Mais les politiciens de gauche ont appelé à sa démission immédiate.

“Si j’étais Premier ministre, je dirais à Damien Abad : ‘Je n’ai pas de raison particulière de croire que les femmes mentent… En attendant la décision de la justice, je souhaite que vous ne fassiez pas partie du gouvernement'”, a déclaré le chef du Parti socialiste Olivier Faure à la radio France Inter.

L’élue verte Sandrine Rousseau a également appelé au départ d’Abad.

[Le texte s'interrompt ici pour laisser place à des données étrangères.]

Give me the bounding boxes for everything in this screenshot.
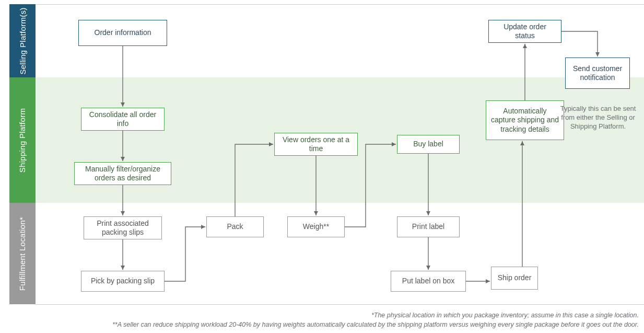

“Nous devons envoyer un message suffisamment fort aux femmes, que leur voix compte”, a déclaré Mme Rousseau à la radio RTL.

Borne, elle-même nommée seulement la semaine dernière lors du remaniement, a déclaré dimanche qu’il ne pouvait y avoir d’impunité pour le harcèlement et les agressions sexuelles.

“S’il y a de nouvelles informations, si une nouvelle plainte est déposée, nous en tirerons toutes les conséquences”, a déclaré Mme Borne.

En 2020, la décision de Macron de nommer Gérald Darmanin au poste de ministre de l’Intérieur – bien qu’il ait été accusé de viol, de harcèlement sexuel et d’abus de pouvoir – a suscité de vives critiques, allant jusqu’à provoquer des manifestations.

Darmanin, qui a conservé son poste lors du remaniement, a nié tout acte répréhensible et les procureurs ont demandé en janvier que l’affaire soit abandonnée.